Exercise:
Pictures are to be left out; everything else in the records must be repeated exactly.
* * * * * * * * *
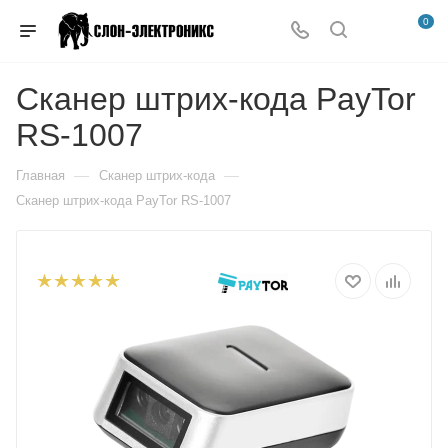
0
Сканер штрих-кода PayTor
RS-1007
—
—
Главная
Сканер штрих-кода
Сканер штрих-кода PayTor RS-1007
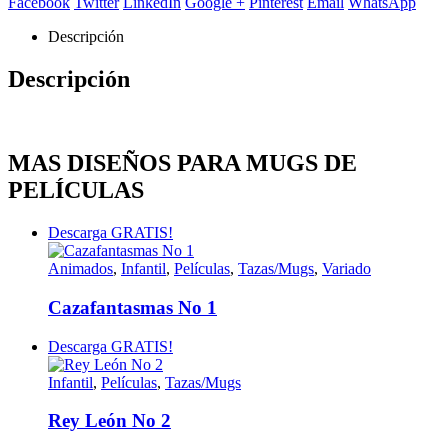
Facebook
Twitter
LinkedIn
Google +
Pinterest
Email
WhatsApp
Descripción
Descripción
MAS DISEÑOS PARA MUGS DE
PELÍCULAS
Descarga GRATIS!
Animados
,
Infantil
,
Películas
,
Tazas/Mugs
,
Variado
Cazafantasmas No 1
Descarga GRATIS!
Infantil
,
Películas
,
Tazas/Mugs
Rey León No 2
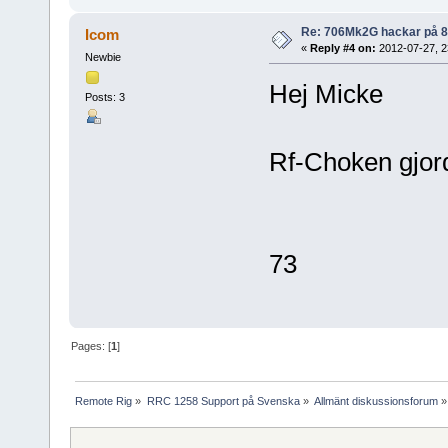
Re: 706Mk2G hackar på 
Icom
«
Reply #4 on:
2012-07-27, 2
Newbie
Hej Micke
Posts: 3
Rf-Choken gjord
73
Pages: [
1
]
Remote Rig
»
RRC 1258 Support på Svenska
»
Allmänt diskussionsforum
»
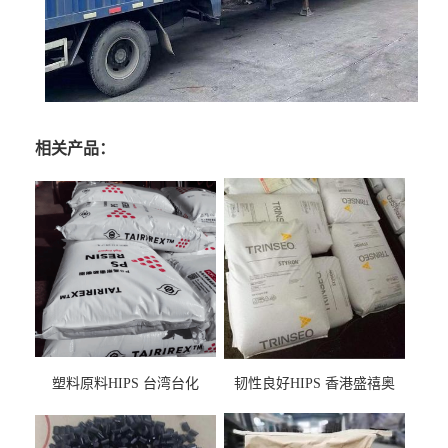
相关产品：
塑料原料HIPS 台湾台化
韧性良好HIPS 香港盛禧奥
HP8250 BK 注塑级流延膜专
（斯泰隆） 1173 增韧级
用料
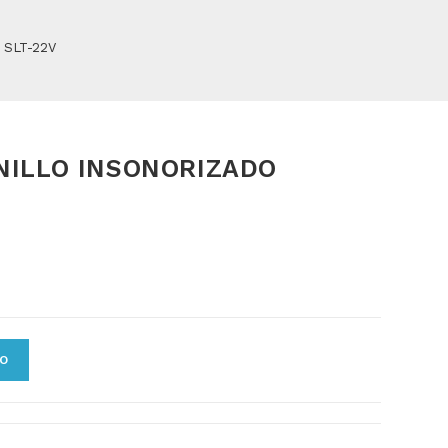
 SLT-22V
NILLO INSONORIZADO
TO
* * * * * * * * *
Task solution:
0
Сканер штрих-кода PayTor
RS-1007
—
—
Главная
Сканер штрих-кода
Сканер штрих-кода PayTor RS-1007
Facebook
Twitter
LinkedIn
Google +
Pinterest
Email
WhatsApp
Descripción
Descripción
MAS DISEÑOS PARA MUGS DE
PELÍCULAS
Descarga GRATIS!
Animados
,
Infantil
,
Películas
,
Tazas/Mugs
,
Variado
Cazafantasmas No 1
Descarga GRATIS!
Infantil
,
Películas
,
Tazas/Mugs
Rey León No 2
Re: 706Mk2G hackar på 
Icom
«
Reply #4 on:
2012-07-27, 2
Newbie
Hej Micke
Posts: 3
Rf-Choken gjord
73
Pages: [
1
]
Remote Rig
»
RRC 1258 Support på Svenska
»
Allmänt diskussionsforum
»
相关产品：
塑料原料HIPS 台湾台化
韧性良好HIPS 香港盛禧奥
HP8250 BK 注塑级流延膜专
（斯泰隆） 1173 增韧级
用料
 SLT-22V
NILLO INSONORIZADO
TO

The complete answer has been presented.